Currently, The Bitwarden desktop-client only supports configuring via user-only configuration: Configure Clients Centrally | Bitwarden Help Center
We’re using the desktop-client on our over 100+ Notebooks running Arch Linux, where all configs are managed via an ansible-like configuration tool.
Since the notebooks are all designed to be a multi-user setup, we’ve stored all global configurations in /etc/<appname>.
However, the Bitwarden desktop only supports configuration in /home/<user>/.config/Bitwarden/data.json
This limits us to use the notebooks only as single-user device, since we wouldn’t dare to change files inside the user-home.

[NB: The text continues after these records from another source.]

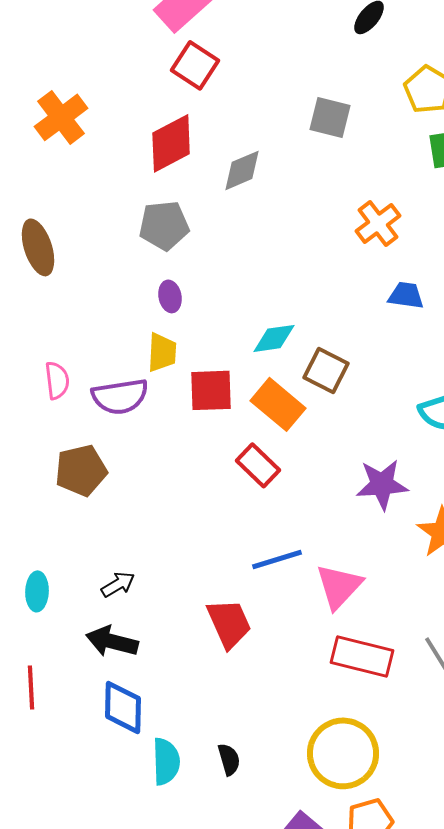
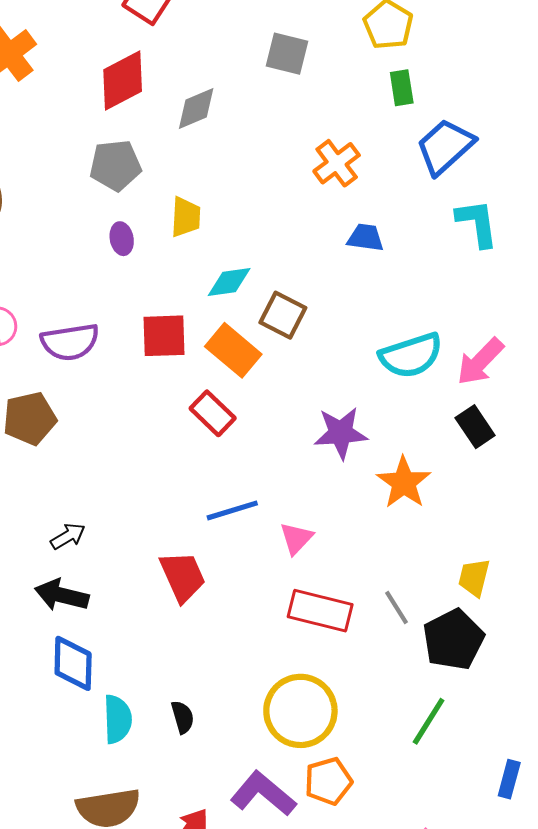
yellow trapezoid: (162, 352) -> (186, 217), moved
pink triangle: (339, 586) -> (296, 538), size x0.7

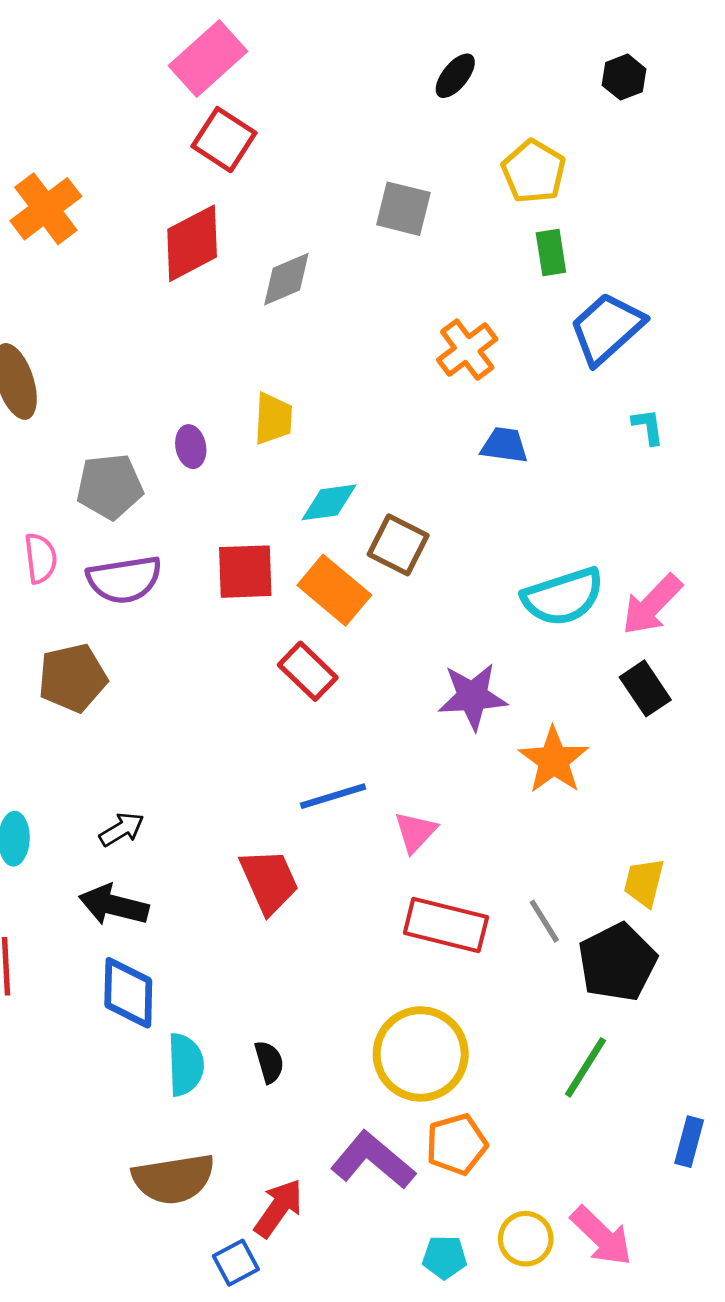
gray pentagon: (115, 165) -> (110, 486), moved
cyan L-shape: (477, 223) -> (648, 427), size x0.6

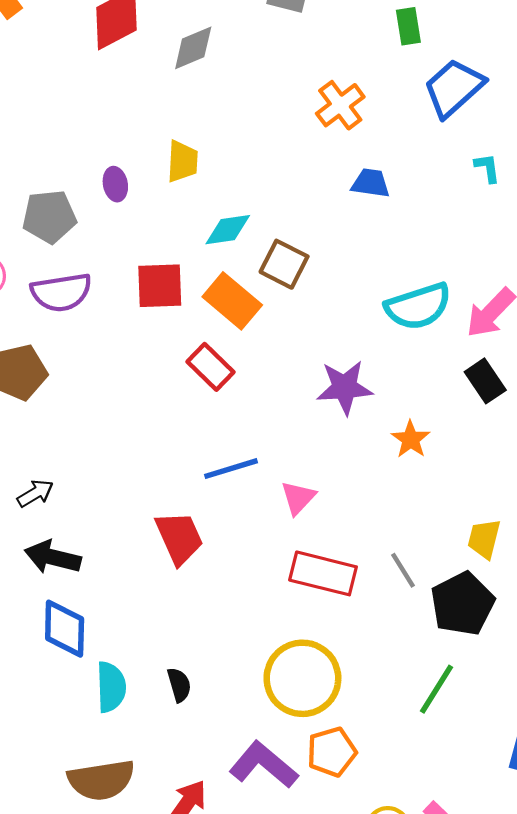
orange star: (554, 760) -> (411, 439), size x0.7
black arrow: (122, 829) -> (35, 493), moved

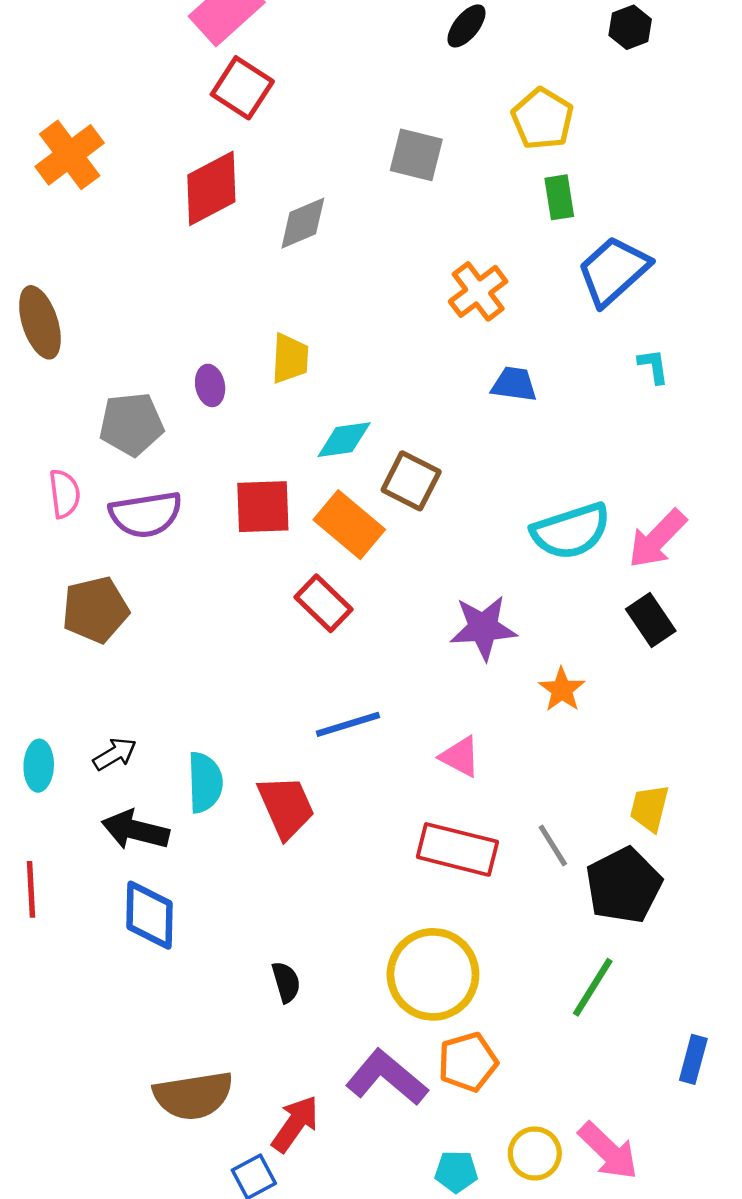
pink triangle: (298, 498) -> (460, 757), moved, turned -45
cyan semicircle: (111, 687) -> (205, 782), moved

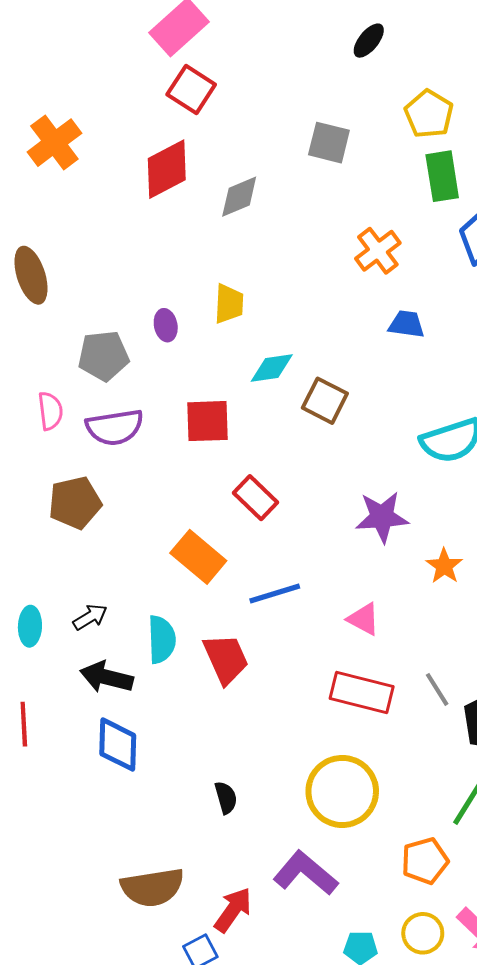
green rectangle: (559, 197) -> (442, 176), size x1.4
orange rectangle: (349, 525) -> (198, 557), moved
orange pentagon: (468, 1062) -> (425, 861), moved

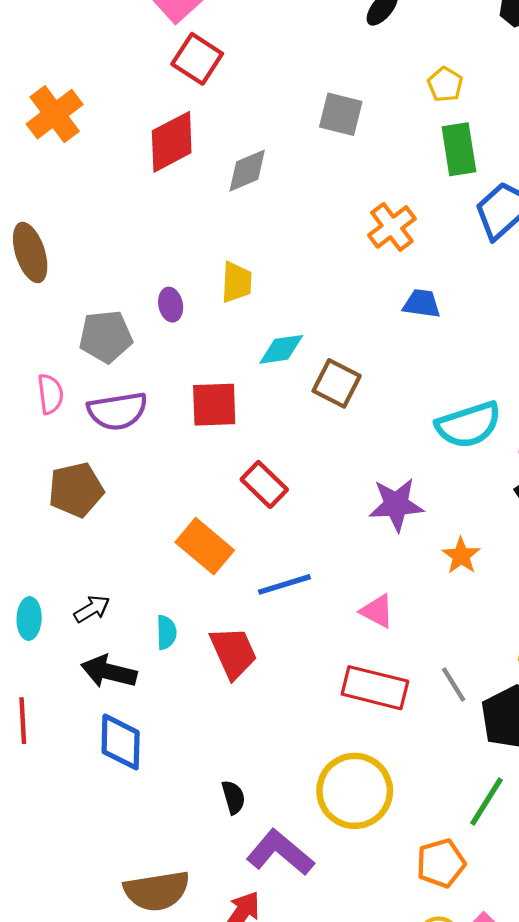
yellow pentagon: (429, 114) -> (445, 84), size x0.7
cyan semicircle: (162, 639) -> (166, 632), size x0.7
purple L-shape: (305, 873) -> (280, 853), moved

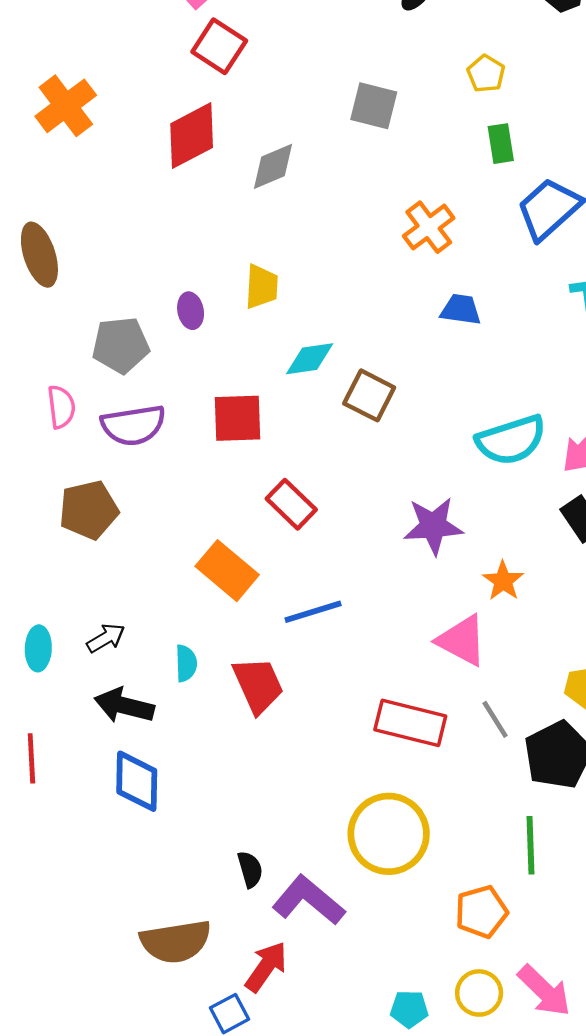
green rectangle: (459, 149) -> (501, 144), size x0.7
pink triangle: (377, 611) -> (462, 640), moved, size x1.4
black semicircle: (233, 797) -> (250, 869), moved
green line: (487, 802) -> (531, 845), turned -34

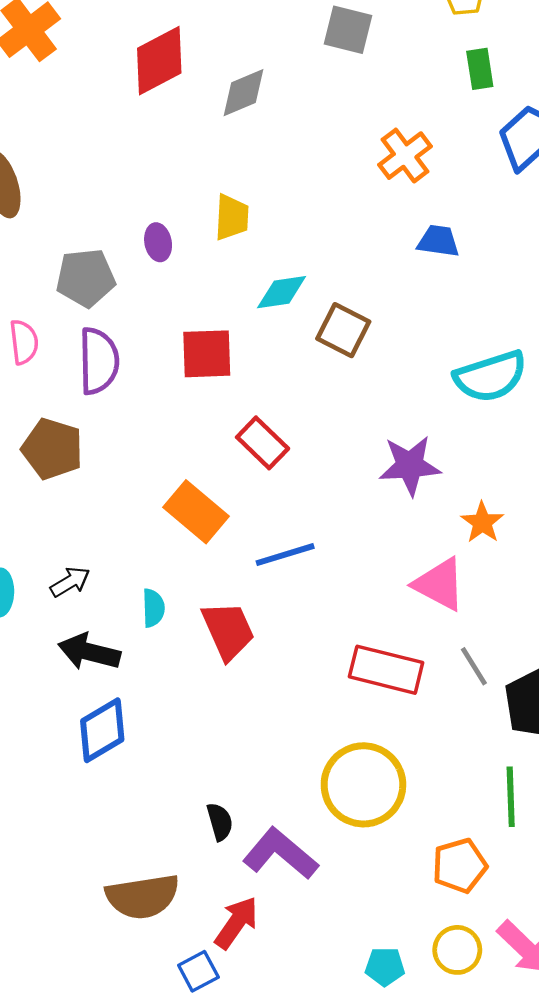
purple semicircle: (133, 425) -> (99, 361), turned -82
brown pentagon: (89, 510) -> (52, 449), turned 30
blue diamond: (137, 781) -> (102, 730), turned 58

I propose the following change to the desktop-client:
Add a global config in /etc/Bitwarden/data.json, which would re-use the “global” part of the current user-config:
{
"global.vaultTimeout": -1,
"global.vaultTimeoutAction": "lock",
"global": {
"theme": "system",
"window": {
"width": 950,
"height": 600,
"isMaximized": false,
"displayBounds": {
"x": 0,
"y": 0,
"width": 1704,
"height": 1065
},
"x": 377,
"y": 245,
"zoomFactor": 1
},
"environmentUrls": {
"base": null,
"api": null,
"identity": null,
"icons": null,
"notifications": null,
"events": null,
"webVault": null,
"keyConnector": null
},
"openAtLogin": false,
"region": "US",
"installedVersion": "2024.1.0"
}
}
The desktop app should work it’s way through the different configuration-files in the following order:
/etc/Bitwarden/data.json/home/<user>/.config/Bitwarden/data.json
This would allow us and other clients/companies to create a dedicated global Bitwarden configuration, which can be roll-out on all the devices in the same path, without having to determine, how many users are using the device and looping through all of them to change the config, which they might have changed.